A Court in Cairo on Sunday ruled that a controversial deal to hand over two strategic Red Sea islands to Saudi Arabia from Egypt can go forward.
The Court for Urgent Matters ruled against a verdict by a separate court in January that banned the handover of the islands of Tiran and Sanafir to Riyadh, state television reported on its website.
Egypt signed a border agreement with Saudi Arabia in April 2016 which would have seen the islands of Tiran and Sanafir come under Riyadh’s control.
President Abdel-Fattah al-Sissi came under fierce criticism from opponents, while mass protests erupted across Egypt and legal challenges were mounted.
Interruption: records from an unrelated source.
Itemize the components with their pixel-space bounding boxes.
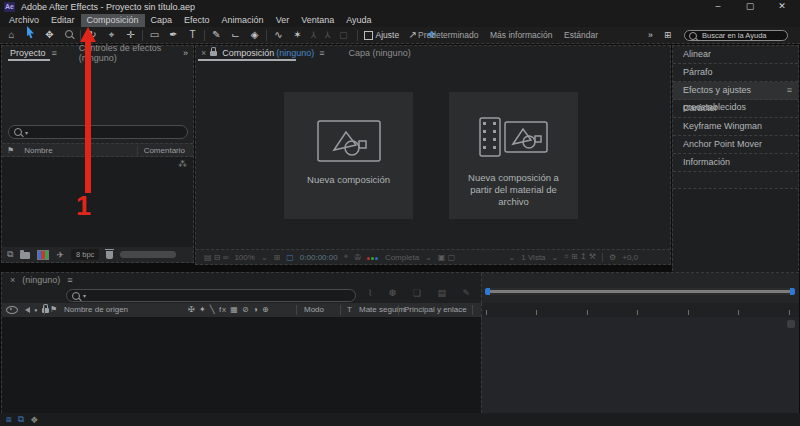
- column-header-comentario[interactable]: Comentario: [137, 146, 185, 155]
- expand-transfer-controls-toggle[interactable]: ⧉: [18, 414, 24, 425]
- snap-control[interactable]: Ajuste: [360, 30, 404, 40]
- snap-checkbox[interactable]: [364, 31, 373, 40]
- new-composition-from-footage-tile[interactable]: Nueva composición a partir del material …: [449, 92, 578, 219]
- view-layout-dropdown[interactable]: 1 Vista: [521, 253, 545, 262]
- tab-composicion-state[interactable]: (ninguno): [276, 48, 314, 58]
- panel-menu-icon[interactable]: ≡: [319, 48, 324, 58]
- puppet-pin-tool-button[interactable]: ✶: [288, 27, 307, 43]
- lock-icon[interactable]: [210, 51, 217, 56]
- pen-tool-button[interactable]: ✒: [164, 27, 183, 43]
- column-mode[interactable]: Modo: [304, 303, 324, 317]
- shape-tool-button[interactable]: ▭: [145, 27, 164, 43]
- brush-tool-button[interactable]: ✎: [207, 27, 226, 43]
- timeline-search-box[interactable]: ▾: [66, 289, 356, 302]
- workspace-tab-estandar[interactable]: Estándar: [564, 27, 598, 44]
- tab-proyecto[interactable]: Proyecto: [10, 48, 46, 58]
- sidebar-panel-parrafo[interactable]: Párrafo: [673, 64, 798, 82]
- interpret-footage-button[interactable]: ⧉: [7, 249, 13, 260]
- target-region-icons[interactable]: ▣ ▢: [438, 253, 455, 262]
- bit-depth-button[interactable]: 8 bpc: [71, 249, 99, 260]
- layer-switches-icons[interactable]: ✠ ✦ ╲ fx ▦ ⊘ ◑ ⊕: [188, 303, 270, 317]
- roto-brush-tool-button[interactable]: ∿: [269, 27, 288, 43]
- help-search-input[interactable]: [700, 30, 783, 41]
- tab-composicion[interactable]: Composición: [222, 48, 274, 58]
- exposure-gear-icon[interactable]: ⚙: [609, 253, 616, 262]
- expand-in-out-toggle[interactable]: ❖: [30, 415, 38, 425]
- sidebar-panel-anchor-point-mover[interactable]: Anchor Point Mover: [673, 136, 798, 154]
- lock-column-icon[interactable]: [42, 308, 49, 313]
- horizontal-scrollbar[interactable]: [120, 251, 176, 258]
- track-area[interactable]: [481, 317, 799, 413]
- workspace-overflow-icon[interactable]: »: [648, 27, 653, 44]
- sidebar-panel-alinear[interactable]: Alinear: [673, 46, 798, 64]
- project-search-input[interactable]: [31, 127, 182, 138]
- close-tab-icon[interactable]: ×: [201, 48, 206, 58]
- exposure-value[interactable]: +0,0: [622, 253, 638, 262]
- roi-icon[interactable]: ▢: [286, 253, 294, 262]
- zoom-tool-button[interactable]: [59, 27, 78, 43]
- menu-item-ver[interactable]: Ver: [270, 14, 296, 27]
- delete-button[interactable]: [106, 251, 113, 259]
- work-area-bar[interactable]: [485, 288, 795, 295]
- tab-capa[interactable]: Capa (ninguno): [349, 48, 411, 58]
- menu-item-animacion[interactable]: Animación: [216, 14, 270, 27]
- magnification-dropdown[interactable]: 100%: [234, 253, 254, 262]
- audio-icon[interactable]: [22, 307, 30, 313]
- column-t[interactable]: T: [347, 303, 352, 317]
- panel-menu-icon[interactable]: ≡: [67, 275, 72, 285]
- menu-item-ventana[interactable]: Ventana: [295, 14, 340, 27]
- menu-item-capa[interactable]: Capa: [145, 14, 179, 27]
- layer-list-area[interactable]: [2, 317, 481, 413]
- project-search-box[interactable]: ▾: [8, 125, 188, 139]
- menu-item-editar[interactable]: Editar: [45, 14, 81, 27]
- eye-icon[interactable]: [6, 306, 18, 314]
- workspace-tab-predeterminado[interactable]: Predeterminado: [418, 27, 478, 44]
- clone-stamp-tool-button[interactable]: ⌙: [226, 27, 245, 43]
- viewer-display-icons[interactable]: ▤ ⊟ ∞: [204, 253, 228, 262]
- work-area-middle[interactable]: [490, 288, 790, 295]
- project-settings-button[interactable]: ✈: [56, 250, 64, 260]
- camera-tool-button[interactable]: ⌖: [102, 27, 121, 43]
- column-parent-link[interactable]: Principal y enlace: [404, 303, 467, 317]
- new-composition-tile[interactable]: Nueva composición: [284, 92, 413, 219]
- timeline-tab-ninguno[interactable]: (ninguno): [22, 275, 60, 285]
- column-track-matte[interactable]: Mate seguim.: [359, 303, 407, 317]
- column-source-name[interactable]: Nombre de origen: [64, 303, 128, 317]
- time-ruler[interactable]: [481, 303, 799, 317]
- timeline-search-input[interactable]: [89, 290, 350, 301]
- close-tab-icon[interactable]: ×: [10, 275, 15, 285]
- sidebar-panel-keyframe-wingman[interactable]: Keyframe Wingman: [673, 118, 798, 136]
- workspace-switcher-icon[interactable]: ⊞: [664, 27, 671, 44]
- sidebar-panel-efectos[interactable]: Efectos y ajustes preestablecidos ≡: [673, 82, 798, 100]
- tab-controles-de-efectos[interactable]: Controles de efectos (ninguno): [79, 43, 177, 63]
- help-search-box[interactable]: [684, 30, 788, 41]
- pan-behind-tool-button[interactable]: ✛: [121, 27, 140, 43]
- snapshot-icon[interactable]: ⌖: [344, 252, 349, 262]
- preview-icons[interactable]: ⌗ ⊞ ↥ ⚒: [564, 252, 596, 262]
- column-header-nombre[interactable]: Nombre: [24, 146, 52, 155]
- grid-guides-icon[interactable]: ⊞: [274, 253, 281, 262]
- expand-layer-switches-toggle[interactable]: ⧈: [6, 414, 12, 425]
- work-area-end-handle[interactable]: [790, 288, 795, 295]
- selection-tool-button[interactable]: [21, 26, 40, 44]
- eraser-tool-button[interactable]: ◈: [245, 27, 264, 43]
- sidebar-panel-informacion[interactable]: Información: [673, 154, 798, 172]
- close-button[interactable]: ✕: [766, 0, 798, 14]
- project-item-list[interactable]: ⁂: [2, 157, 193, 247]
- comp-marker-button[interactable]: [787, 320, 795, 328]
- menu-item-ayuda[interactable]: Ayuda: [340, 14, 377, 27]
- panel-menu-icon[interactable]: ≡: [787, 82, 792, 99]
- panel-overflow-icon[interactable]: »: [183, 48, 188, 58]
- type-tool-button[interactable]: T: [183, 27, 202, 43]
- timecode[interactable]: 0:00:00:00: [300, 253, 338, 262]
- maximize-button[interactable]: ▢: [734, 0, 766, 14]
- panel-menu-icon[interactable]: ≡: [52, 48, 57, 58]
- sidebar-panel-caracter[interactable]: Carácter: [673, 100, 798, 118]
- solo-icon[interactable]: ●: [34, 303, 38, 317]
- home-tool-button[interactable]: ⌂: [2, 27, 21, 43]
- menu-item-composicion[interactable]: Composición: [81, 14, 145, 27]
- workspace-tab-mas-informacion[interactable]: Más información: [490, 27, 552, 44]
- hand-tool-button[interactable]: ✥: [40, 27, 59, 43]
- new-composition-button[interactable]: [37, 250, 49, 260]
- minimize-button[interactable]: –: [702, 0, 734, 14]
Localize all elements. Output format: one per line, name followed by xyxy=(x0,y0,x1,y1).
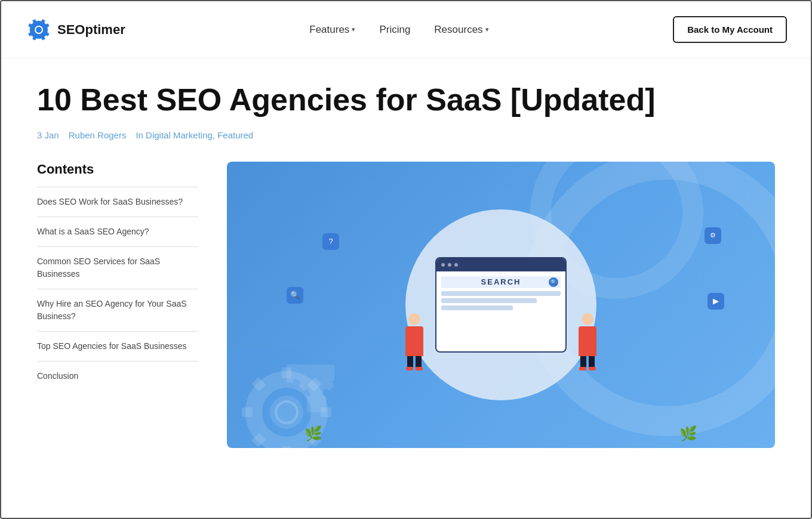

The Egyptian government argued that the tourist islands have been only been administered by Egypt since the 1950s upon the request of the Gulf monarchy.
On April 11, 2016 moves by the Egyptian government to hand the islands over to Saudi Arabia drew angry reaction from opposition figures.
An Egyptian cabinet announcement said that technical work on the two countries’ maritime boundary had shown that the islands of Tiran and Sanafir were within Saudi territorial waters.
The statement came while Saudi Arabia’s King Salman was in Cairo for a five-day visit.
The Saudi leader on Sunday addressed the Egyptian parliament, where he received a thunderous welcome with repeated applause and standing ovations.
Riyadh has given significant financial and diplomatic backing to Egypt since President Abdel Fattah el-Sisi – then head of the armed forces – toppled then president Mohamed Morsi in 2013.
Tiran and Sanafir are at the southern entry to the Gulf of Aqaba, where both Israel and Jordan maintain important ports.